Seeing a game from the British Developer Rare is just as their name would imply; that it’s certainly rare, indeed! From the mid 90s to early 2000s I was a huge Rare fan – the biggest you could possibly find. Now they’re a company that seems to be in a sort of creative limbo. I’m not saying that they are stuck making Kinect and Avatar products for the Microsoft brand (well maybe they are), but I do think that they’re being held back from developing the great games that we used to know them for.
I became a Rare fan with the release of Donkey Kong Country (I hadn’t even heard of Rare before this), and I was instantly hooked on what they were trying to deliver. The visuals for Donkey Kong Country were stunning, like nothing I had ever seen before; the gameplay was a hectic take on the Mario-style collection and platformer ideals. Needless to say I was intrigued to see what Rare would do next -- put a new spin on an old Nintendo franchise or come up with a new IP entirely.
It happened to be the former…but I was completely for this. I played Diddy’s Kong Quest, and Donkey Kong 3, and loved them both. Little did I know that Rare as a developer would dominate my gaming 90’s with their torrent of great titles for the Nintendo 64.
An original title [Banjo-Kazooie] was what I had been waiting for since first becoming a Rare fan. Sure the Donkey Kong games were fun; I just wanted to see what Rare could create without needing an established name behind it. I absolutely loved Banjo-Kazooie, and I consider it one of the best platformers even to this day. We continued getting great games from Rare on the N64, and I’d even go as far as to say that Rare made the N64 a much more successful system with their great line-up of titles. Titles like: GoldenEye, Banjo-Tooie, Jet Force Gemini, Perfect Dark, and Diddy Kong Racing were among some of my favorites.
I was completely ready to follow Rare into the next generation of gaming upon the release of the Nintendo GameCube. Unfortunately this is where Rare began to show its lack of forward thinking and seeming inability to adapt. I was always curious as to what was taking Rare so long during most of the lifespan of the GameCube; I just kept reading and waiting to hear what they were working on. Digging for anything related to Rare one would find that they were working on some game called “Dinosaur Planet”—an original Intellectual Property. I was skeptical, but I thought, “Hey, they must have been working on it forever; it’s got to be good!” Instead we got Star Fox Adventures; a game in which Fox and company have to abandon the space on-rails action, that they were famous for, in order to save Dinosaurs in a Zelda style clone. They game was pretty, but as previously mentioned it was just an uninspired Zelda clone.

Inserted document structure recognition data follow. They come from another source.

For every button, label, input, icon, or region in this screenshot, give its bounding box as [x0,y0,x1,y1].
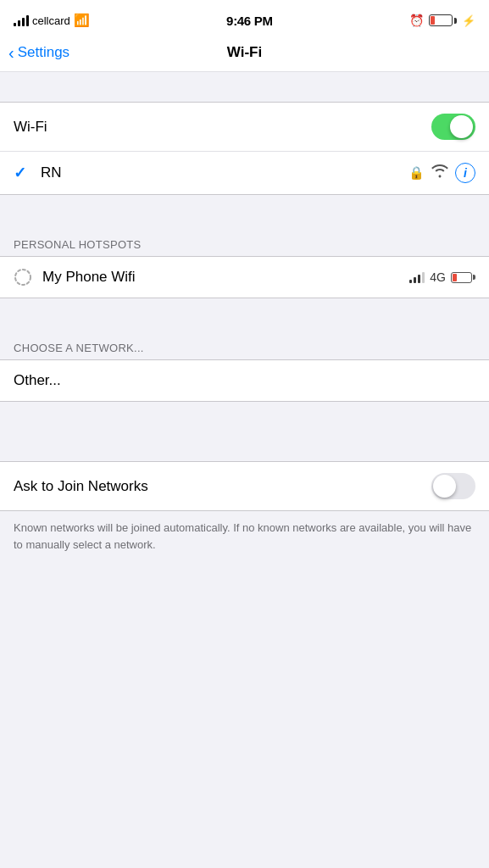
gap-before-ask [0,402,489,431]
top-section-gap [0,72,489,102]
ask-to-join-label: Ask to Join Networks [14,478,148,495]
hotspot-left: My Phone Wifi [14,268,136,287]
hotspot-signal-bars [409,271,425,283]
carrier-label: cellcard [32,14,70,27]
battery-body [429,14,453,26]
hotspot-row[interactable]: My Phone Wifi 4G [0,256,489,298]
lock-icon: 🔒 [408,165,425,181]
hotspot-battery [451,272,475,283]
signal-bars [14,14,29,26]
checkmark-icon: ✓ [14,164,31,182]
hotspot-bar-2 [414,277,416,283]
hotspot-battery-fill [453,274,457,281]
signal-bar-3 [22,18,25,26]
hotspot-bar-1 [409,280,412,283]
wifi-toggle-row: Wi-Fi [0,103,489,152]
hotspot-bar-4 [422,272,425,283]
info-icon: i [464,166,467,180]
battery-tip [454,18,457,24]
other-network-label: Other... [14,372,61,389]
hotspot-name: My Phone Wifi [42,269,136,286]
wifi-toggle-section: Wi-Fi ✓ RN 🔒 i [0,102,489,195]
hotspot-bar-3 [418,275,420,283]
battery-fill [431,16,435,25]
wifi-status-icon: 📶 [74,13,90,28]
loading-spinner-icon [14,268,32,287]
choose-network-header: CHOOSE A NETWORK... [0,328,489,359]
hotspot-battery-body [451,272,472,283]
connected-network-row[interactable]: ✓ RN 🔒 i [0,152,489,194]
network-info-button[interactable]: i [455,163,475,183]
charging-bolt-icon: ⚡ [462,14,475,27]
network-row-left: ✓ RN [14,164,62,182]
ask-toggle-knob [433,475,456,498]
back-chevron-icon: ‹ [8,44,14,61]
wifi-label: Wi-Fi [14,119,47,136]
other-network-row[interactable]: Other... [0,359,489,402]
gap-before-choose [0,298,489,328]
nav-bar: ‹ Settings Wi-Fi [0,37,489,72]
ask-to-join-toggle[interactable] [431,473,475,499]
alarm-icon: ⏰ [409,14,424,27]
status-right: ⏰ ⚡ [409,14,475,27]
ask-to-join-section: Ask to Join Networks Known networks will… [0,461,489,566]
connected-network-name: RN [41,164,62,181]
ask-to-join-description: Known networks will be joined automatica… [0,511,489,566]
signal-bar-4 [26,15,29,26]
hotspot-battery-tip [473,275,475,280]
hotspots-section-header: PERSONAL HOTSPOTS [0,225,489,256]
svg-point-0 [15,270,31,285]
hotspot-speed: 4G [430,270,446,284]
hotspot-right: 4G [409,270,475,284]
gap-before-hotspots [0,195,489,225]
signal-bar-1 [14,23,16,26]
network-icons: 🔒 i [408,163,475,183]
signal-bar-2 [18,20,20,26]
ask-to-join-row: Ask to Join Networks [0,461,489,511]
status-bar: cellcard 📶 9:46 PM ⏰ ⚡ [0,0,489,37]
battery-container [429,14,457,26]
status-time: 9:46 PM [226,14,273,28]
status-left: cellcard 📶 [14,13,90,28]
toggle-knob [450,115,473,138]
back-button[interactable]: ‹ Settings [8,44,69,61]
wifi-toggle[interactable] [431,114,475,140]
wifi-signal-icon [431,164,448,182]
back-button-label: Settings [18,44,69,61]
page-title: Wi-Fi [227,44,262,61]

I was saddened with what we received from Rare in Star Fox Adventures; yet I had no idea that Rare as a company was going to be sold off, and Microsoft would acquire everything. I personally was shocked. I had grown up with Rare and Nintendo being synonymous with each other. I thought that I was really going to miss out on great titles from my once favorite developer. Instead Xbox owners got games like Grabbed by the Ghoulies and a remake to Conkers Bad Fur Day. Both titles were hardly worth the wait, and I felt somewhat okay having moved onto the Playstation 2 at the time.
As the current generation of gaming rolled around I decide to forgo my Nintendo Wii and instead purchase an Xbox 360. At the time of purchase I had almost completely forgot that Rare was even still developing games for Microsoft’s system. Rumors surfaced that Rare was working on a new Banjo-Kazooie game – soon a trailer would be released to confirm this as true. You better believe that I was excited, but not when I had heard it was going to be based on vehicle creation. I was surprised in the end Banjo-Kazooie Nuts and Bolts, as it was called, was surprisingly fun and imaginative. It wasn’t a simple racing game; and I lovingly build new vehicles every time that I had to complete a new challenge. It was just pure creation, sure there were a little too much racing centric challenges; but not so much that it became stale.
|Banjo-Kazooie Nuts and Bolts was just plain gorgeous!|
Rare is done, well done in fact. I’ve moved on though… Banjo-Kazooie Nuts and Bolts was great and I’m glad that they could develop one last “true” game before seemingly being tucked away in a corner of Microsoft Game Studios. Hey, I’m fine with it; we all have to move on sometime. It’s just somewhat sad to see…but in the end, Rare as I used to know it is dead isn’t it?! It’s my job as a gamer to adapt and move on, something Rare as a developer has no idea how to do.